**Task prompt:** Would you write out the lines from the one containing "amitié [amitié (218 éléments)] (99, 2393)" to the end of the records below, exactly and in full, please?

**Source information:**
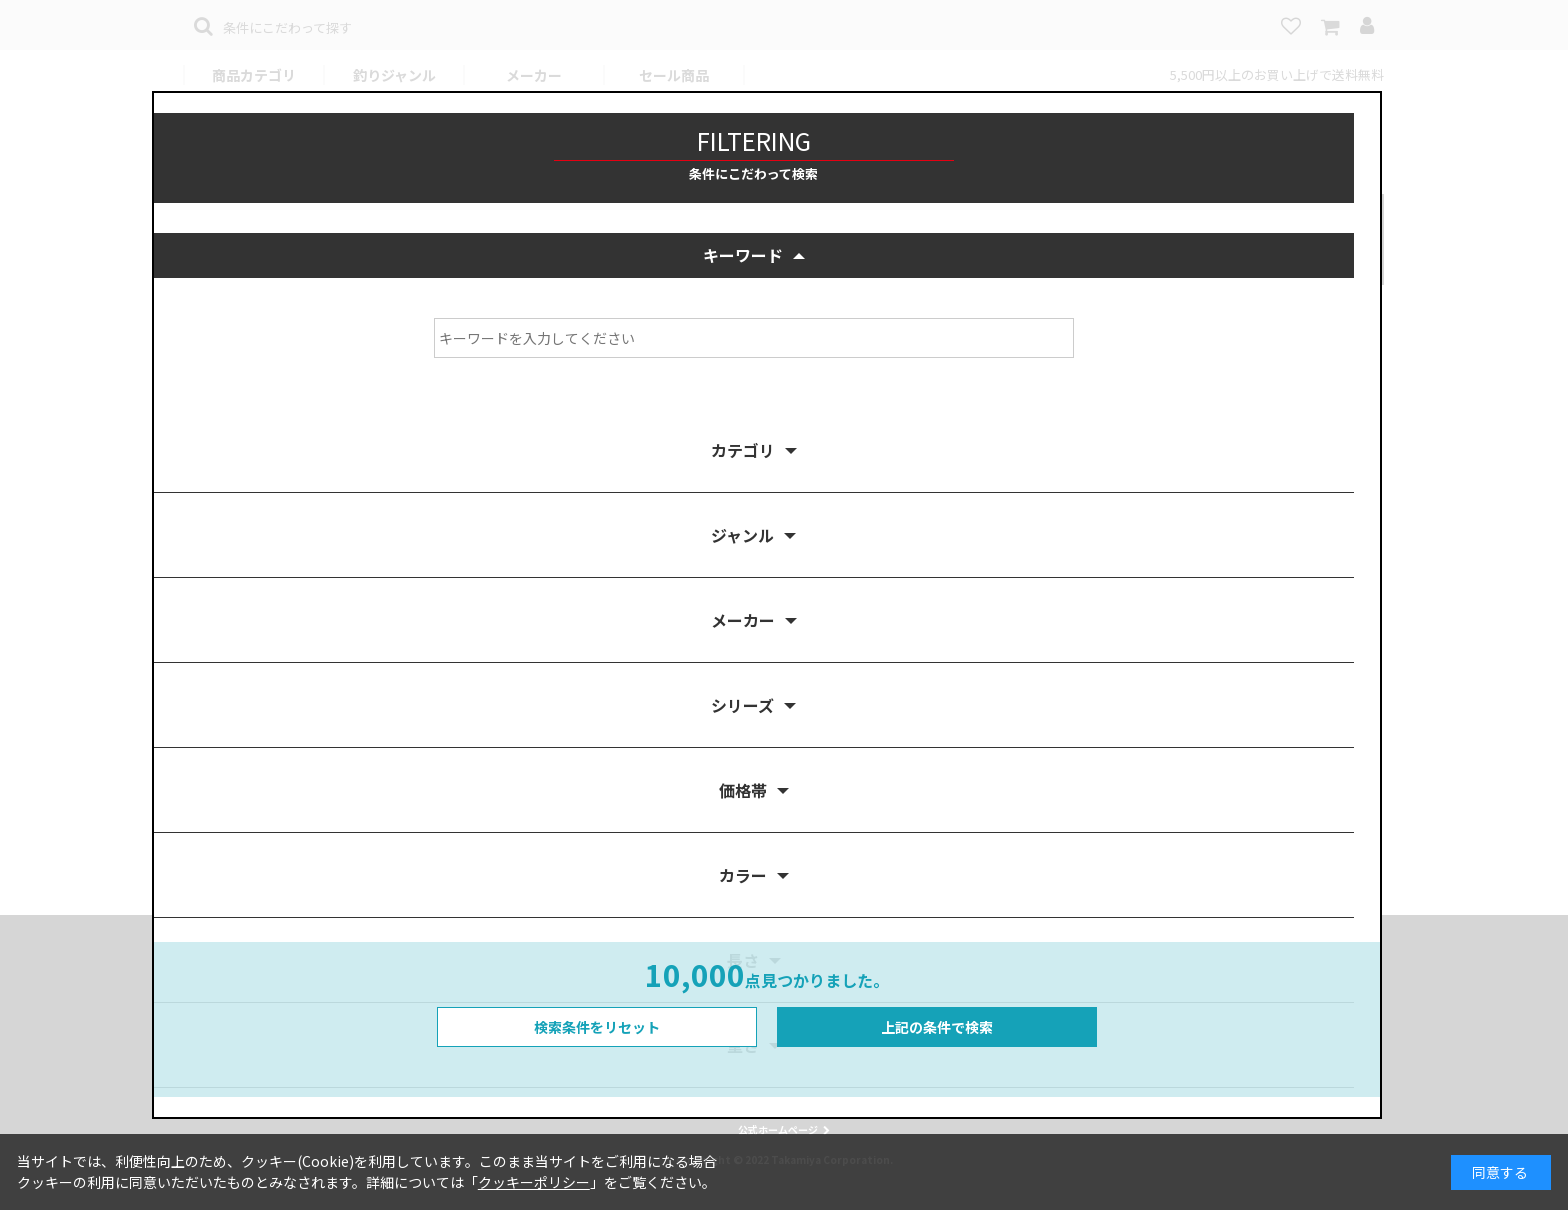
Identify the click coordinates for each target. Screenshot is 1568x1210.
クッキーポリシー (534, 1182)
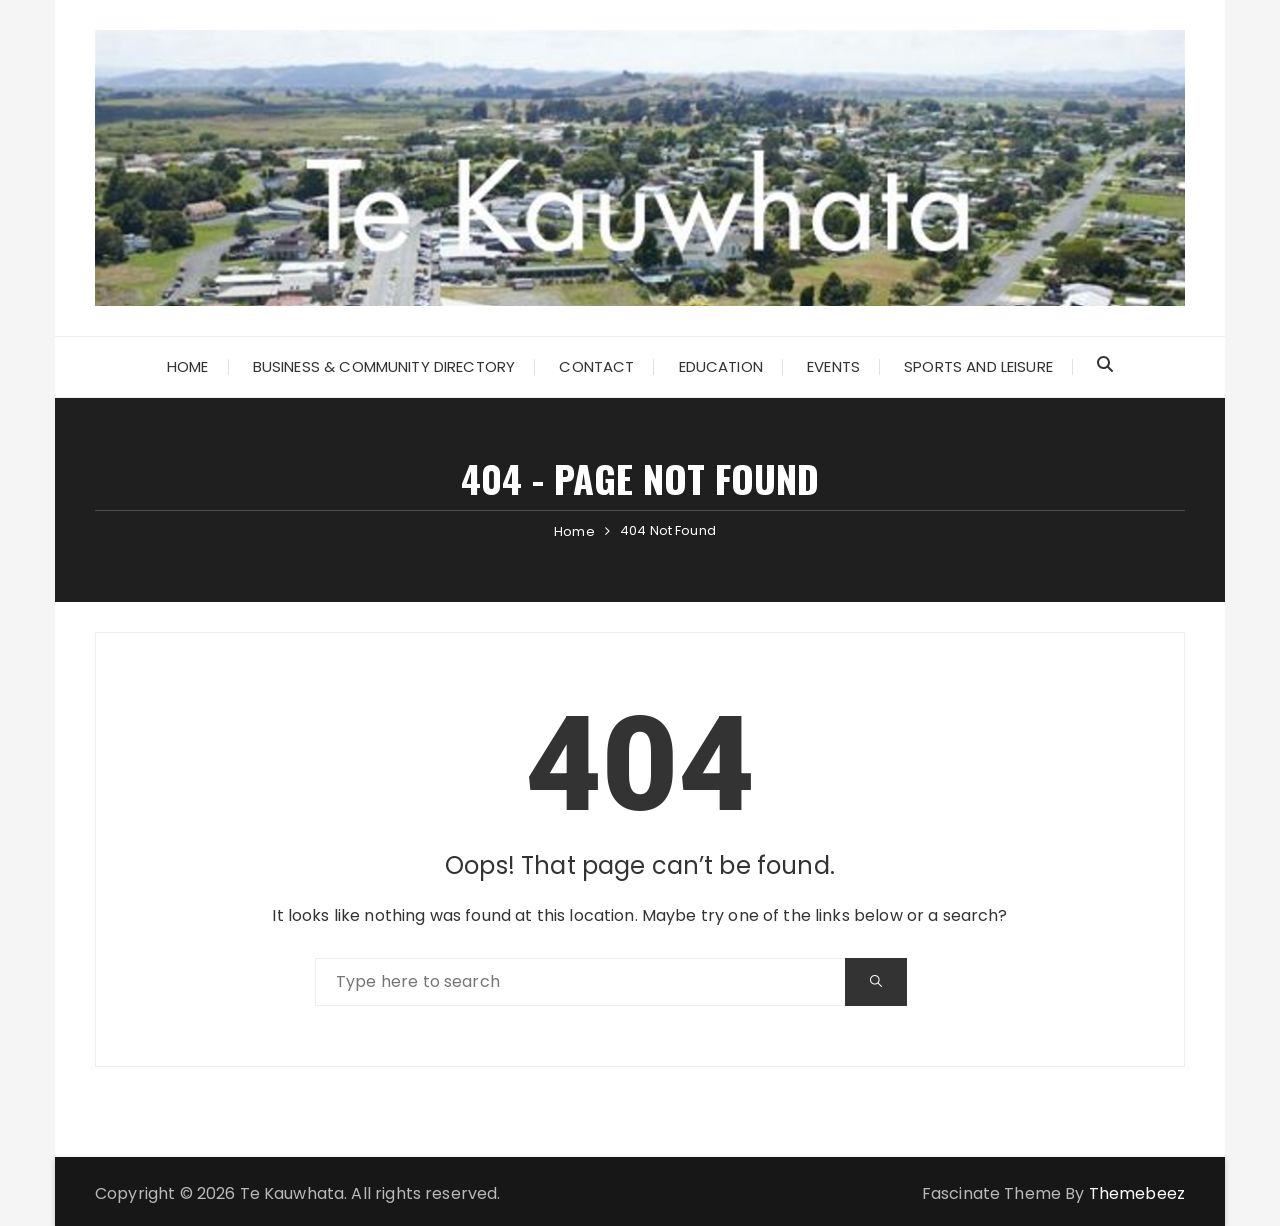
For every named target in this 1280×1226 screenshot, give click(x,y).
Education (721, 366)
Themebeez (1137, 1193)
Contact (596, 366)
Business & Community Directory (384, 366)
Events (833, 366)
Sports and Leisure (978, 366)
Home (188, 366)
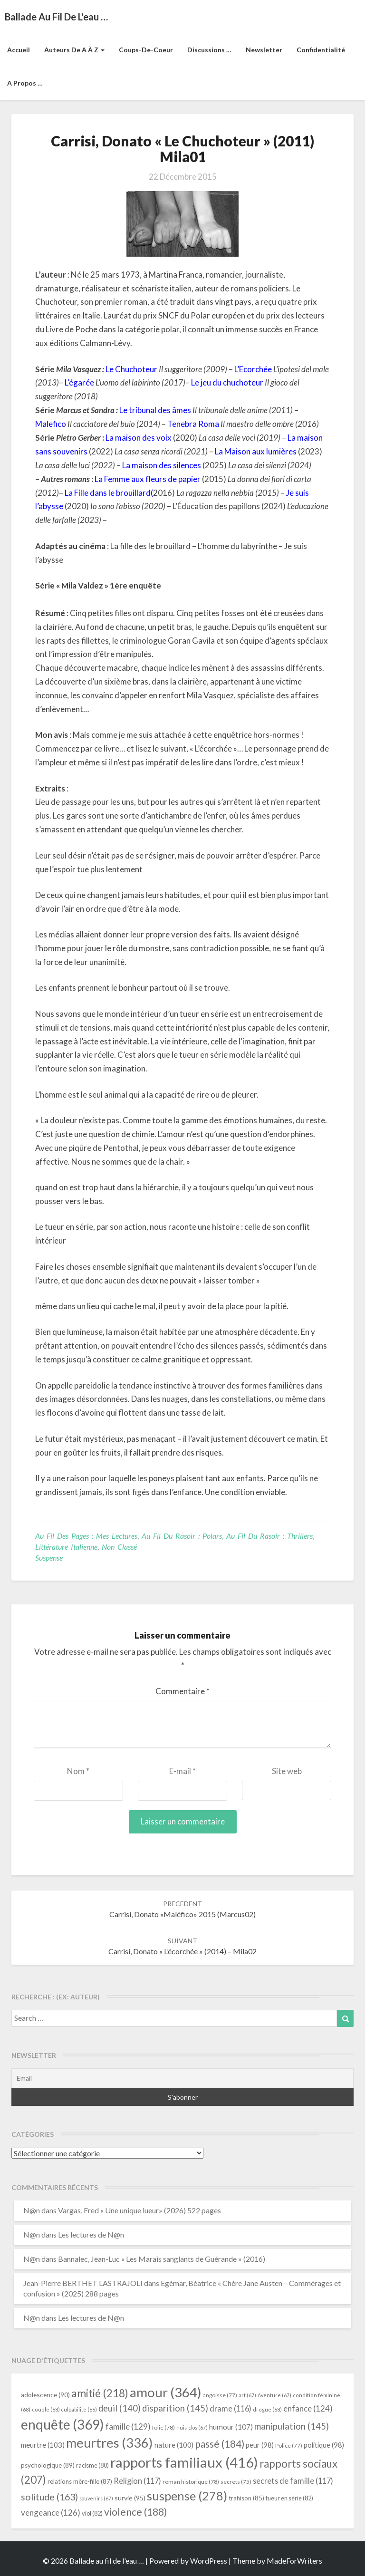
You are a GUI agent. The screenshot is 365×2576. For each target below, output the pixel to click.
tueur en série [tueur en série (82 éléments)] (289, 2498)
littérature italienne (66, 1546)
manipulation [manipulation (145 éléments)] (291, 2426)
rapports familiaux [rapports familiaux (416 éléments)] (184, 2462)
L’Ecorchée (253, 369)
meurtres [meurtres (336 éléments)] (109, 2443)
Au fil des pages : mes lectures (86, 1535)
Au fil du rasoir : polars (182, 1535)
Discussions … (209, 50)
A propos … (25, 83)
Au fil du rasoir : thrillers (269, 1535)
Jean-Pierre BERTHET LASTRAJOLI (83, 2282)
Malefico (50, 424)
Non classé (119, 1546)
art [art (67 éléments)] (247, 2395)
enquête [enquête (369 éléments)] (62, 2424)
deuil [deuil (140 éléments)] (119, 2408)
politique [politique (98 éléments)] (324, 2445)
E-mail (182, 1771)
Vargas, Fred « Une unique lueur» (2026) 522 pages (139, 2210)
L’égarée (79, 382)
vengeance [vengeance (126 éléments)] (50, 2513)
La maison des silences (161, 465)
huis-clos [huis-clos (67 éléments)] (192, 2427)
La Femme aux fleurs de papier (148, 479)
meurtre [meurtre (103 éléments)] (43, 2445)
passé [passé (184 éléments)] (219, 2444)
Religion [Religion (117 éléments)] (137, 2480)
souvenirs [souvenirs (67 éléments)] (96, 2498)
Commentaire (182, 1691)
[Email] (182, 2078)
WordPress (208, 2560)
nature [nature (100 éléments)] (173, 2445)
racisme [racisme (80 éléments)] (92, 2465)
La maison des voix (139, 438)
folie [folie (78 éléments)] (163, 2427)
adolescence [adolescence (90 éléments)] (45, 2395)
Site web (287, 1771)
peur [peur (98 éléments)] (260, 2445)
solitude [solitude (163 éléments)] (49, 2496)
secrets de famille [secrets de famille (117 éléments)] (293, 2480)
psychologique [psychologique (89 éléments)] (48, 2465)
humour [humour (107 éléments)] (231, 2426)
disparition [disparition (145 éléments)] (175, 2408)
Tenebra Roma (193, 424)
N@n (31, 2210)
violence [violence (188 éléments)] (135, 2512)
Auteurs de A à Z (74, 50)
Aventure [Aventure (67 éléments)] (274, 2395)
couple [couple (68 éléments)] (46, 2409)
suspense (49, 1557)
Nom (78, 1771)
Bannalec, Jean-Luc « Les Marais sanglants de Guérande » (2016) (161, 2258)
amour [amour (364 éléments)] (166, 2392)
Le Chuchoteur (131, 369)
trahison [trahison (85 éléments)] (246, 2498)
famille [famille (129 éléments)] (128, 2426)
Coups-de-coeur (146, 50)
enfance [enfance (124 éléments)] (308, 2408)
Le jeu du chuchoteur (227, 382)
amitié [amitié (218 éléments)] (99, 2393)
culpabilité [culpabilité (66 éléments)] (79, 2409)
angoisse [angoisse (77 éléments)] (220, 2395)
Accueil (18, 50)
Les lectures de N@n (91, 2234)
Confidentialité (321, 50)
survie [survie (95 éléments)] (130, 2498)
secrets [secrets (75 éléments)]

**Output:**
amitié [amitié (218 éléments)] (99, 2393)
culpabilité [culpabilité (66 éléments)] (79, 2409)
angoisse [angoisse (77 éléments)] (220, 2395)
Accueil (18, 50)
Les lectures de N@n (91, 2234)
Confidentialité (321, 50)
survie [survie (95 éléments)] (130, 2498)
secrets [secrets (75 éléments)]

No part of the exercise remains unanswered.